Better life or bitter life?

Dear Editor,

My children are all adults, the youngest has just gotten her master’s degree. I have no personal stake in wanting to see the VAT on private education revoked, but having faced the challenges of educating my children, I am empathetic to the plight of my fellow Guyanese who must now bear this additional cost, and I have this question for those in authority ‒ Minister Jordan, Commissioner General Statia, and President Granger.

Will someone please explain to me, and to my fellow Guyanese, the justification for keeping the VAT because there is “a high-level of non-compliance by private entities,” a statement which was attributed to President Granger in the Chronicle of March 2.

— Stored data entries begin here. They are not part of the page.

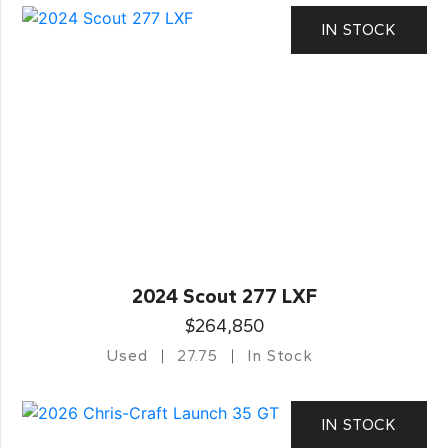
IN STOCK
2024 Scout 277 LXF
$264,850
Used
27.75
In Stock
IN STOCK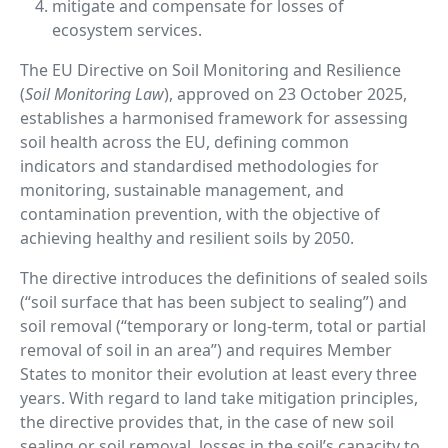
mitigate and compensate for losses of
ecosystem services.
The EU Directive on Soil Monitoring and Resilience
(
Soil Monitoring Law
), approved on 23 October 2025,
establishes a harmonised framework for assessing
soil health across the EU, defining common
indicators and standardised methodologies for
monitoring, sustainable management, and
contamination prevention, with the objective of
achieving healthy and resilient soils by 2050.
The directive introduces the definitions of sealed soils
(“soil surface that has been subject to sealing”) and
soil removal (“temporary or long-term, total or partial
removal of soil in an area”) and requires Member
States to monitor their evolution at least every three
years. With regard to land take mitigation principles,
the directive provides that, in the case of new soil
sealing or soil removal, losses in the soil’s capacity to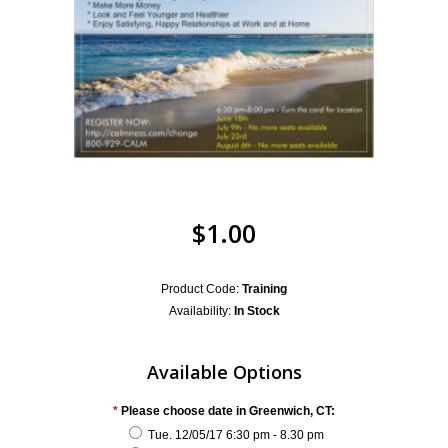
$1.00
Product Code:
Training
Availability:
In Stock
Available Options
*
Please choose date in Greenwich, CT:
Tue. 12/05/17 6:30 pm - 8.30 pm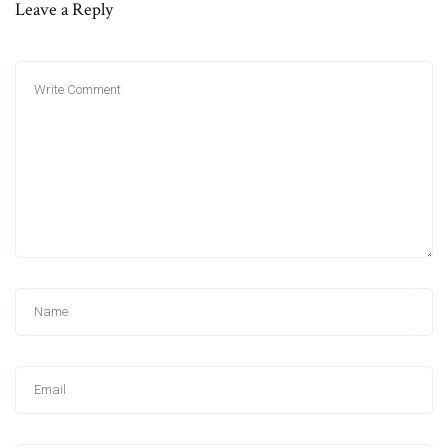
Leave a Reply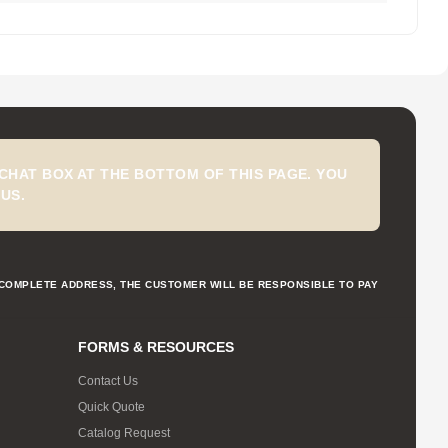
CHAT BOX AT THE BOTTOM OF THIS PAGE. YOU
US.
NCOMPLETE ADDRESS, THE CUSTOMER WILL BE RESPONSIBLE TO PAY
FORMS & RESOURCES
Contact Us
Quick Quote
Catalog Request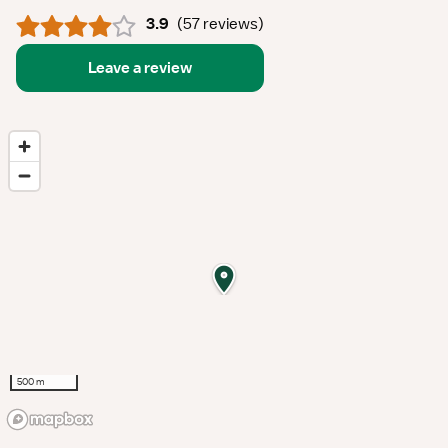
3.9
(
57 reviews
)
Leave a review
500 m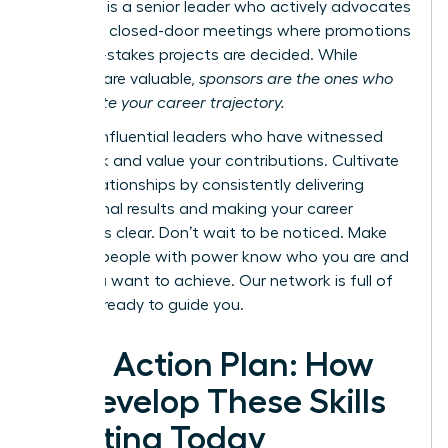
however, is a senior leader who actively advocates
for you in closed-door meetings where promotions
and high-stakes projects are decided. While
mentors are valuable,
sponsors are the ones who
accelerate your career trajectory.
Identify influential leaders who have witnessed
your work and value your contributions. Cultivate
these relationships by consistently delivering
exceptional results and making your career
ambitions clear. Don’t wait to be noticed. Make
sure the people with power know who you are and
what you want to achieve.
Our network is full of
mentors ready to guide you.
Your Action Plan: How
to Develop These Skills
Starting Today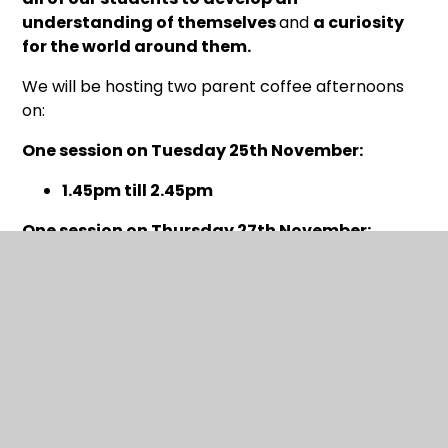
understanding of themselves
and
a curiosity
for the world around them.
We will be hosting two parent coffee afternoons
on:
One session on Tuesday 25th November:
1.45pm till 2.45pm
One session on Thursday 27th November:
1.45pm till 2.45pm
These will give you the opportunity to
visit the Fair
with your child
and
choose some of the
fantastic books
that will be on offer. You can pay
at our parent coffee afternoons via
card, Google
Pay or Apple Pay using a QR code we will
provide at the fair
that you can access on your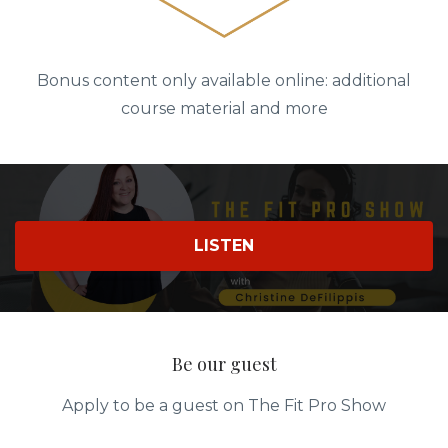
Bonus content only available online: additional
course material and more
LISTEN
Be our guest
Apply to be a guest on The Fit Pro Show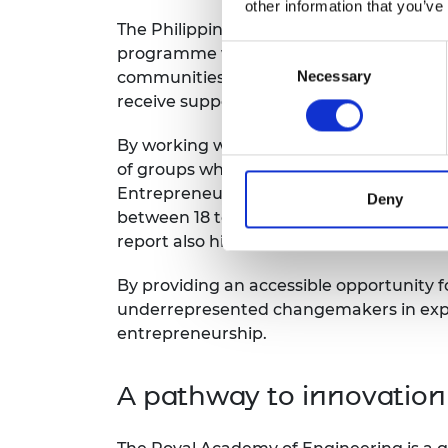
other information that you’ve
The Philippines is rapidly emerging as a 
Consent
programme will be launched in Manila in
Necessary
Selection
communities and beyond. Those who gra
receive support in commercialising their
By working with early-stage entrepreneur
of groups who deliver these world-changi
Entrepreneurship Monitor suggests that
Deny
between 18 to 34), and those who ident
report also highlights that one of the c
By providing an accessible opportunity f
underrepresented changemakers in exploring
entrepreneurship.
A pathway to innovation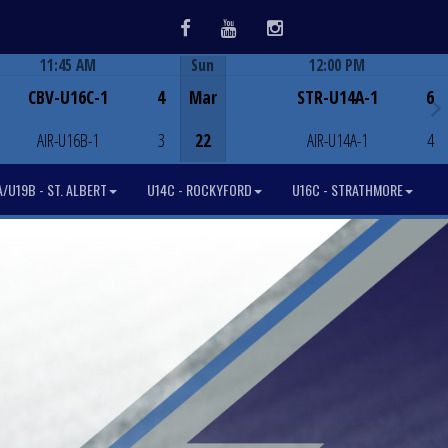
Facebook
Youtube
Instagram
11:45 AM
Sun
12:00 PM
Game Centre
Game Centre
CBV-U16C-1
4
Mar
STR-U14A-1
6
AIR-U16B-1
3
22
AIR-U14A-1
4
/U19B - ST. ALBERT
U14C - ROCKYFORD
U16C - STRATHMORE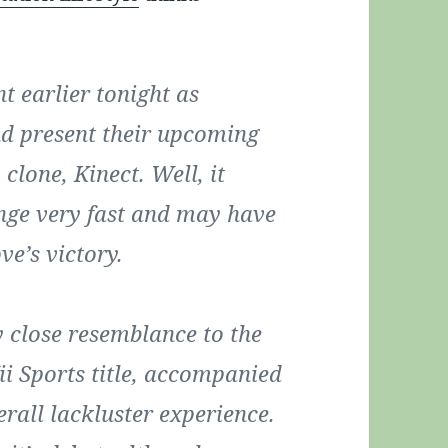
t earlier tonight as
nd present their upcoming
clone, Kinect. Well, it
ange very fast and may have
e’s victory.
y close resemblance to the
ii Sports title, accompanied
rall lackluster experience.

My first question: Why should the parents of students at compliant entities be burdened by something that has absolutely nothing to do with them?

My second question: Can you really hold the parents of students at non-compliant entities for the failure of the entity to comply with their statutory obligations?

My third question:  How does imposing VAT on private education address the issue of non-compliance?  What is there to prevent the non-compliant entities from simply collecting the VAT and continuing to be non-compliant?  Surely the correct thing to do is to go after the non-compliant entities and thereby “widen the tax net” and reduce the burden.

My final question ‒ and this to the President ‒ Is this his “better life for Guyanese”, because to me, it’s looks like a “bitter life”.